As a child I knew of only one way to celebrate Thanksgiving. My Thanksgivings of old always meant piling into the family station wagon and taking our annual trip to Joplin, Missouri, to spend the holiday with my father’s parents, his siblings, and other assorted relatives. Typically, on the Tuesday before “turkey day” my father would prepare the Ford wagon for travel. He’d check the tire pressure, top off the fluids, and clean the old, wood-paneled vehicle inside and out. Meanwhile, my mother spent her Tuesday baking desserts for the “big day” and gathering the necessities for the upcoming eight-hour jaunt. On Wednesday morning my father would neatly load up the back of the station wagon in a precise, well thought-out manner as the rest of us scurried around trying to meet his requested 9:00am departure time.

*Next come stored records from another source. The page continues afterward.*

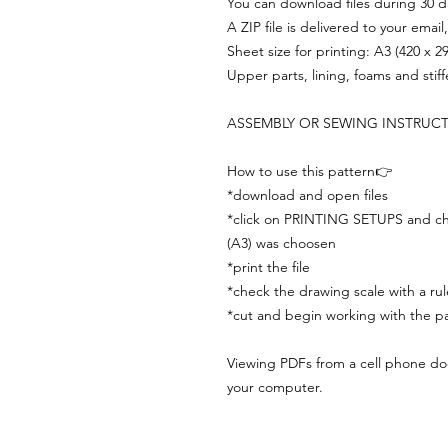
You can download files during 30 day
A ZIP file is delivered to your email
Sheet size for printing: A3 (420 x 
Upper parts, lining, foams and stif
ASSEMBLY OR SEWING INSTRUC
How to use this pattern👉
*download and open files
*click on PRINTING SETUPS and che
(A3) was choosen
*print the file
*check the drawing scale with a rul
*cut and begin working with the pa
Viewing PDFs from a cell phone does
your computer.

Many times a piece of forgotten luggage would be discovered, halfway through his packing process, and more often than not my mother would send one of us four children out to the garage to deliver the bad news.
At that point, my father apparently felt like he had to remove every single item from the back of the station wagon. He would then start his meticulous packing all over again, but this time he did so with teeth clinched and whilst exuberating a perturbed breathing sound for everyone around him to hear. Normally, we weren’t on the road until about 10:45am which obviously was well past my father’s desired time for leaving Iowa. He eventually stopped setting a departure time (or at least he refrained from saying it out loud). I presume the omission of a set time was intended to spare the rest of the family from my father’s inescapable disappointment each year although it wasn’t too difficult to notice his dismay as the minutes continued ticking away. Once we were finally out on the open road it was pretty much smooth sailing, for about 20 minutes or so, until someone’s bladder needed emptying.
For me, Thanksgivings in Missouri meant reconnecting with my male cousins. It was always a little awkward in the beginning, like a first date, but before our initial day together was over we’d be right back to where we had left off the previous year. Before I knew it we were up to our menacing ways as we wandered around our grandpa’s farm. The boy cousins would play football and explore the nearby woods during the day, and at night we would play games, wreak havoc on the girl cousins’ activities, or just sit around telling exaggerated stories to one another. Somewhere in between we would gorge on our grandma’s traditional Thanksgiving Day feast. Well, most of us anyway. My favorite cousin, who was just one year younger than me, ate like a bird. For some reason, unbeknownst to me, the predictable small portions of food on his plate, and the delicate way he picked at the turkey, stuffing, and mashed potatoes with his fork drove me absolutely nuts.
Maybe the reason for my irritable manner was due to my cousin’s accusatory glances aimed at me while I was devouring my third piece of pumpkin pie (whipped topping included). I no longer had to worry about those looks as I grew older because as an adult, with a family of my own, I had the freedom to explore other Thanksgiving Day opportunities. Most of the time we remained in Iowa, and spent the day with my mother’s side of the family. Once in a while we instead chose to have our holiday meal at a restaurant with my wife’s side of the family. On the rare occasion we did decide to venture back to Missouri, for my traditional childhood Thanksgiving, I usually found myself reverting to some old childhood ways as well. All of us “boy” cousins were back to being menaces, and wreaking havoc on our grandpa’s farm, in no time.